> _EXERCISE OBJECTIVE_
Everything from the first line of the data through the line with "Anforderungen entsprechen. Entdecken Sie, wie" is to be echoed exactly, minus the pictures.

> _EXTRACTED ENTRIES_
>>>>>

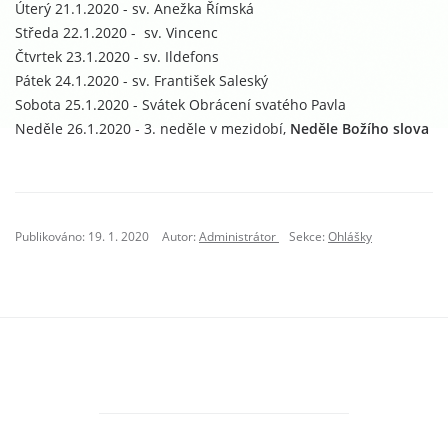
Úterý 21.1.2020 - sv. Anežka Římská
Středa 22.1.2020 - sv. Vincenc
Čtvrtek 23.1.2020 - sv. Ildefons
Pátek 24.1.2020 - sv. František Saleský
Sobota 25.1.2020 - Svátek Obrácení svatého Pavla
Neděle 26.1.2020 - 3. neděle v mezidobí,
Neděle Božího slova
Publikováno: 19. 1. 2020
Autor:
Administrátor
Sekce:
Ohlášky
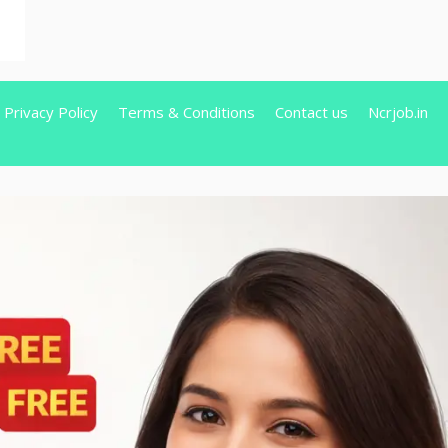
Privacy Policy
Terms & Conditions
Contact us
Ncrjob.in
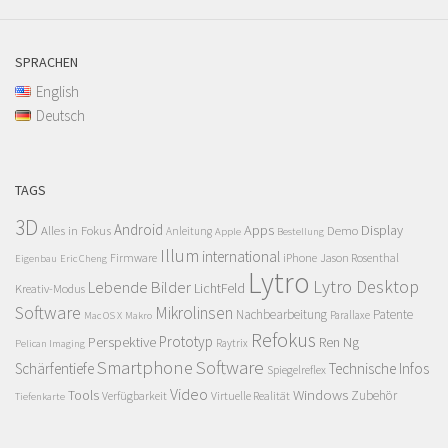
SPRACHEN
English
Deutsch
TAGS
3D
Android
Apps
Display
Alles in Fokus
Demo
Anleitung
Apple
Bestellung
Illum
international
Firmware
iPhone
Jason Rosenthal
Eigenbau
Eric Cheng
Lytro
Lytro Desktop
Lebende Bilder
LichtFeld
Kreativ-Modus
Software
Mikrolinsen
Nachbearbeitung
Patente
Parallaxe
Mac OS X
Makro
Refokus
Perspektive
Prototyp
Ren Ng
Raytrix
Pelican Imaging
Smartphone
Software
Schärfentiefe
Technische Infos
Spiegelreflex
Video
Windows
Tools
Zubehör
Verfügbarkeit
Virtuelle Realität
Tiefenkarte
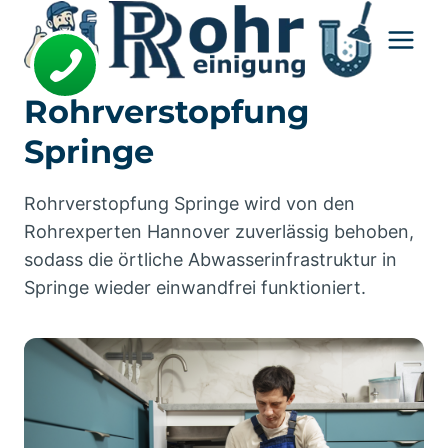
Zum
Inhalt
springen
Rohrverstopfung
Springe
Rohrverstopfung Springe wird von den
Rohrexperten Hannover zuverlässig behoben,
sodass die örtliche Abwasserinfrastruktur in
Springe wieder einwandfrei funktioniert.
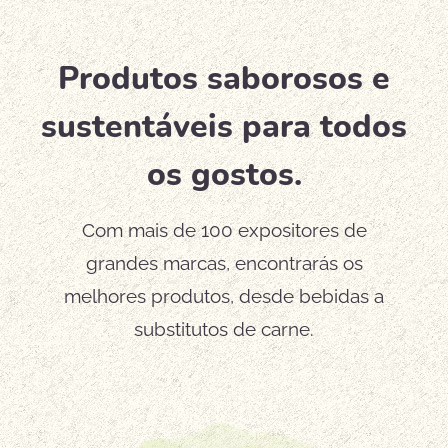
Produtos saborosos e
sustentáveis para todos
os gostos.
Com mais de 100 expositores de
grandes marcas, encontrarás os
melhores produtos, desde bebidas a
substitutos de carne.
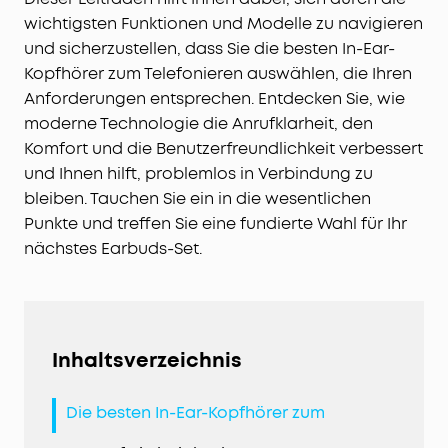
wichtigsten Funktionen und Modelle zu navigieren
und sicherzustellen, dass Sie die besten In-Ear-
Kopfhörer zum Telefonieren auswählen, die Ihren
Anforderungen entsprechen. Entdecken Sie, wie
moderne Technologie die Anrufklarheit, den
Komfort und die Benutzerfreundlichkeit verbessert
und Ihnen hilft, problemlos in Verbindung zu
bleiben. Tauchen Sie ein in die wesentlichen
Punkte und treffen Sie eine fundierte Wahl für Ihr
nächstes Earbuds-Set.
Inhaltsverzeichnis
Die besten In-Ear-Kopfhörer zum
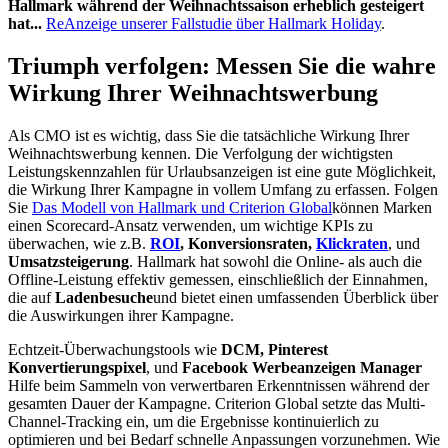
Hallmark während der Weihnachtssaison erheblich gesteigert
hat...
Re
Anzeige unserer Fallstudie über Hallmark Holiday
.
Triumph verfolgen: Messen Sie die wahre
Wirkung Ihrer Weihnachtswerbung
Als CMO ist es wichtig, dass Sie die tatsächliche Wirkung Ihrer
Weihnachtswerbung kennen. Die Verfolgung der wichtigsten
Leistungskennzahlen für Urlaubsanzeigen ist eine gute Möglichkeit,
die Wirkung Ihrer Kampagne in vollem Umfang zu erfassen. Folgen
Sie
Das Modell von Hallmark und Criterion Global
können Marken
einen Scorecard-Ansatz verwenden, um wichtige KPIs zu
überwachen, wie z.B.
ROI
, Konversionsraten,
Klickraten
, und
Umsatzsteigerung
. Hallmark hat sowohl die Online- als auch die
Offline-Leistung effektiv gemessen, einschließlich der Einnahmen,
die auf
Ladenbesuche
und bietet einen umfassenden Überblick über
die Auswirkungen ihrer Kampagne.
Echtzeit-Überwachungstools wie
DCM, Pinterest
Konvertierungspixel
, und
Facebook Werbeanzeigen Manager
Hilfe beim Sammeln von verwertbaren Erkenntnissen während der
gesamten Dauer der Kampagne. Criterion Global setzte das Multi-
Channel-Tracking ein, um die Ergebnisse kontinuierlich zu
optimieren und bei Bedarf schnelle Anpassungen vorzunehmen. Wie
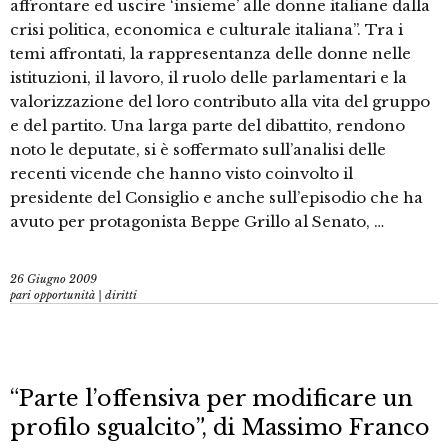
affrontare ed uscire ‘insieme’ alle donne italiane dalla
crisi politica, economica e culturale italiana”. Tra i
temi affrontati, la rappresentanza delle donne nelle
istituzioni, il lavoro, il ruolo delle parlamentari e la
valorizzazione del loro contributo alla vita del gruppo
e del partito. Una larga parte del dibattito, rendono
noto le deputate, si è soffermato sull’analisi delle
recenti vicende che hanno visto coinvolto il
presidente del Consiglio e anche sull’episodio che ha
avuto per protagonista Beppe Grillo al Senato, …
26 Giugno 2009
pari opportunità | diritti
“Parte l’offensiva per modificare un
profilo sgualcito”, di Massimo Franco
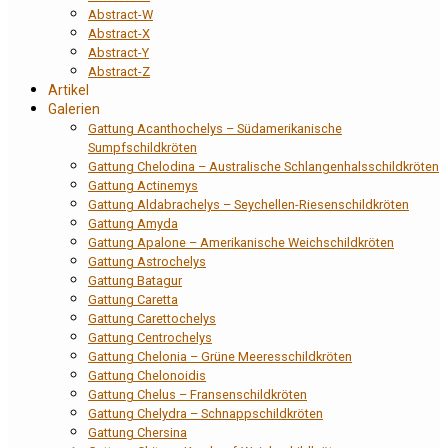
Abstract-W
Abstract-X
Abstract-Y
Abstract-Z
Artikel
Galerien
Gattung Acanthochelys – Südamerikanische
Sumpfschildkröten
Gattung Chelodina – Australische Schlangenhalsschildkröten
Gattung Actinemys
Gattung Aldabrachelys – Seychellen-Riesenschildkröten
Gattung Amyda
Gattung Apalone – Amerikanische Weichschildkröten
Gattung Astrochelys
Gattung Batagur
Gattung Caretta
Gattung Carettochelys
Gattung Centrochelys
Gattung Chelonia – Grüne Meeresschildkröten
Gattung Chelonoidis
Gattung Chelus – Fransenschildkröten
Gattung Chelydra – Schnappschildkröten
Gattung Chersina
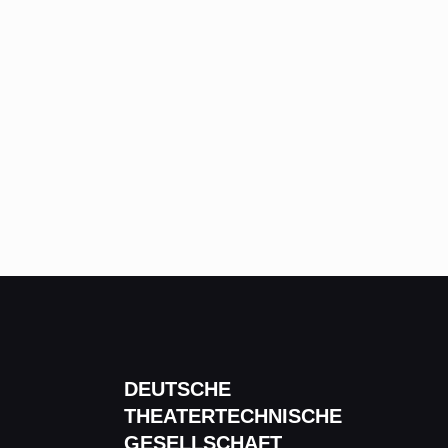
DEUTSCHE
THEATERTECHNISCHE
GESELLSCHAFT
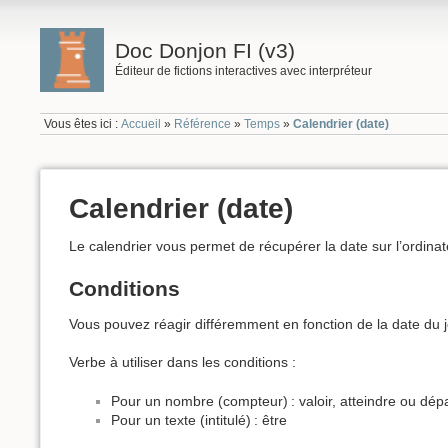
Doc Donjon FI (v3)
Éditeur de fictions interactives avec interpréteur
Vous êtes ici :
Accueil
»
Référence
»
Temps
»
Calendrier (date)
Calendrier (date)
Le calendrier vous permet de récupérer la date sur l’ordinat
Conditions
Vous pouvez réagir différemment en fonction de la date du 
Verbe à utiliser dans les conditions :
Pour un nombre (compteur) : valoir, atteindre ou dép
Pour un texte (intitulé) : être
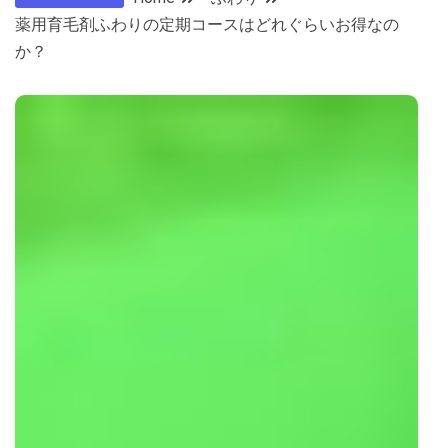
薬用育毛剤ふわりの定期コースはどれぐらいお得なの
か？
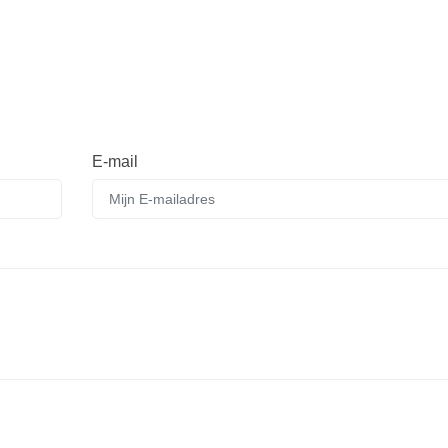
E-mail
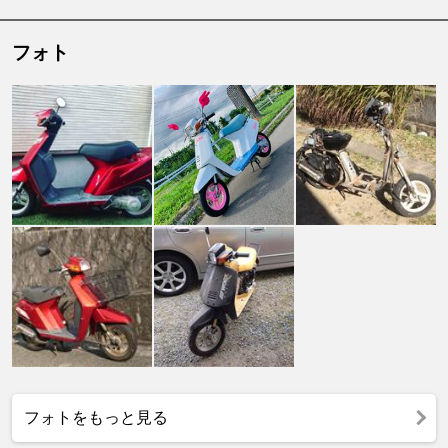
フォト
フォトをもっと見る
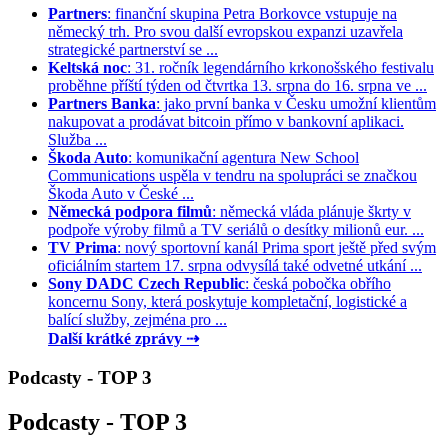
Partners
: finanční skupina Petra Borkovce vstupuje na
německý trh. Pro svou další evropskou expanzi uzavřela
strategické partnerství se ...
Keltská noc
: 31. ročník legendárního krkonošského festivalu
proběhne příští týden od čtvrtka 13. srpna do 16. srpna ve ...
Partners Banka
: jako první banka v Česku umožní klientům
nakupovat a prodávat bitcoin přímo v bankovní aplikaci.
Služba ...
Škoda Auto
: komunikační agentura New School
Communications uspěla v tendru na spolupráci se značkou
Škoda Auto v České ...
Německá podpora filmů
: německá vláda plánuje škrty v
podpoře výroby filmů a TV seriálů o desítky milionů eur. ...
TV Prima
: nový sportovní kanál Prima sport ještě před svým
oficiálním startem 17. srpna odvysílá také odvetné utkání ...
Sony DADC Czech Republic
: česká pobočka obřího
koncernu Sony, která poskytuje kompletační, logistické a
balící služby, zejména pro ...
Další krátké zprávy ⇢
Podcasty - TOP 3
Podcasty - TOP 3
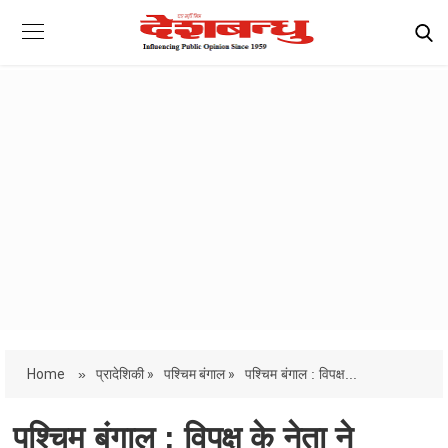
Home
»
प्रादेशिकी »
पश्चिम बंगाल »
पश्चिम बंगाल : विपक्ष...
पश्चिम बंगाल : विपक्ष के नेता ने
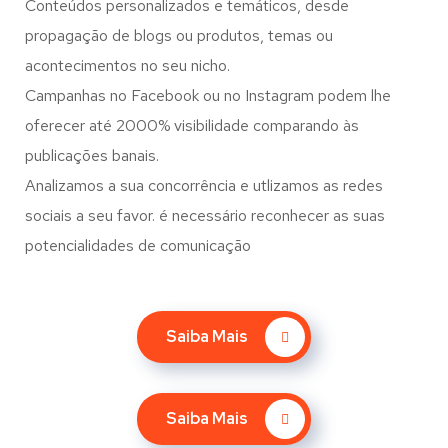
Conteúdos personalizados e temáticos, desde
propagação de blogs ou produtos, temas ou
acontecimentos no seu nicho.
Campanhas no Facebook ou no Instagram podem lhe
oferecer até 2000% visibilidade comparando às
publicações banais.
Analizamos a sua concorrência e utlizamos as redes
sociais a seu favor. é necessário reconhecer as suas
potencialidades de comunicação
Saiba Mais
Saiba Mais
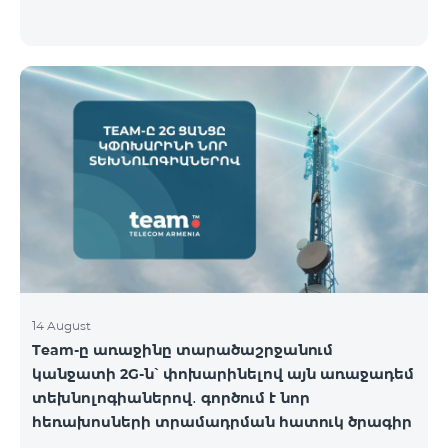
14 August
Team-ը առաջինը տարածաշրջանում
կանջատի 2G-ն՝ փոխարինելով այն առաջադեմ
տեխնոլոգիաներով․ գործում է նոր
հեռախոսների տրամադրման հատուկ ծրագիր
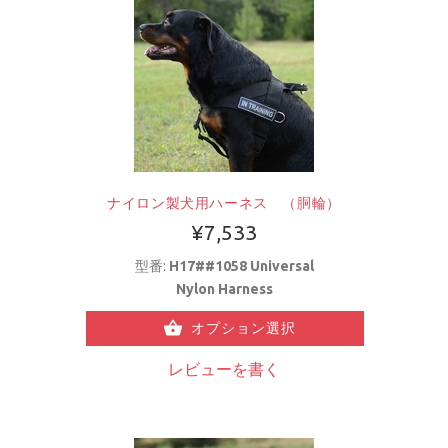
ナイロン製犬用ハーネス （胴輪）
¥7,533
型番:
H17##1058 Universal
Nylon Harness
オプション選択
レビューを書く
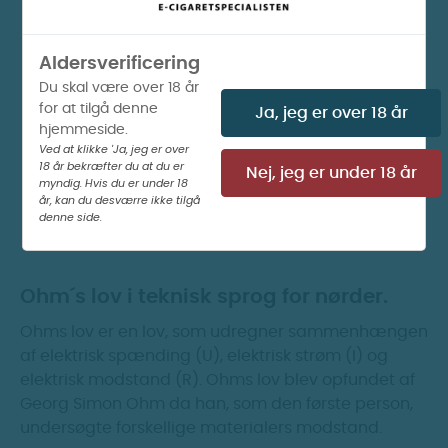
Aldersverificering
Du skal være over 18 år
for at tilgå denne
Ja, jeg er over 18 år
hjemmeside.
Ved at klikke 'Ja, jeg er over
18 år bekræfter du at du er
Nej, jeg er under 18 år
myndig. Hvis du er under 18
år, kan du desværre ikke tilgå
denne side.
Ohm´s lov i teknisk sprog for nørder.
Ohms lov er en lov, som udregner sammenhængen
af elektrisk spænding (U), elektrisk strøm (I) og
elektrisk modstand (R). Ohms lov blev opfundet af
Georg Simon Ohm da han, som den første person,
undersøgte forskellige materialers modstand.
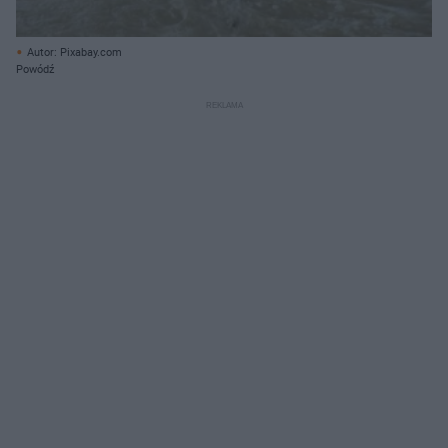
Autor: Pixabay.com
Powódź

<<<<<

> _WRITTEN RESPONSE_
Úterý 21.1.2020 - sv. Anežka Římská
Středa 22.1.2020 - sv. Vincenc
Čtvrtek 23.1.2020 - sv. Ildefons
Pátek 24.1.2020 - sv. František Saleský
Sobota 25.1.2020 - Svátek Obrácení svatého Pavla
Neděle 26.1.2020 - 3. neděle v mezidobí,
Neděle Božího slova
Publikováno: 19. 1. 2020
Autor:
Administrátor
Sekce:
Ohlášky
Privacy Policy
Terms & Conditions
Contact us
Ncrjob.in
SPRACHEN
English
Deutsch
TAGS
3D
Android
Apps
Display
Alles in Fokus
Demo
Anleitung
Apple
Bestellung
Illum
international
Firmware
iPhone
Jason Rosenthal
Eigenbau
Eric Cheng
Lytro
Lytro Desktop
Lebende Bilder
LichtFeld
Kreativ-Modus
Software
Mikrolinsen
Nachbearbeitung
Patente
Parallaxe
Mac OS X
Makro
Refokus
Perspektive
Prototyp
Ren Ng
Raytrix
Pelican Imaging
Smartphone
Software
Schärfentiefe
Technische Infos
Spiegelreflex
Video
Windows
Tools
Zubehör
Verfügbarkeit
Virtuelle Realität
Tiefenkarte
Zum
Inhalt
springen
Rohrverstopfung
Springe
Rohrverstopfung Springe wird von den
Rohrexperten Hannover zuverlässig behoben,
sodass die örtliche Abwasserinfrastruktur in
Springe wieder einwandfrei funktioniert.
Produtos saborosos e
sustentáveis para todos
os gostos.
Com mais de 100 expositores de
grandes marcas, encontrarás os
melhores produtos, desde bebidas a
substitutos de carne.
wichtigsten Funktionen und Modelle zu navigieren
und sicherzustellen, dass Sie die besten In-Ear-
Kopfhörer zum Telefonieren auswählen, die Ihren
Anforderungen entsprechen. Entdecken Sie, wie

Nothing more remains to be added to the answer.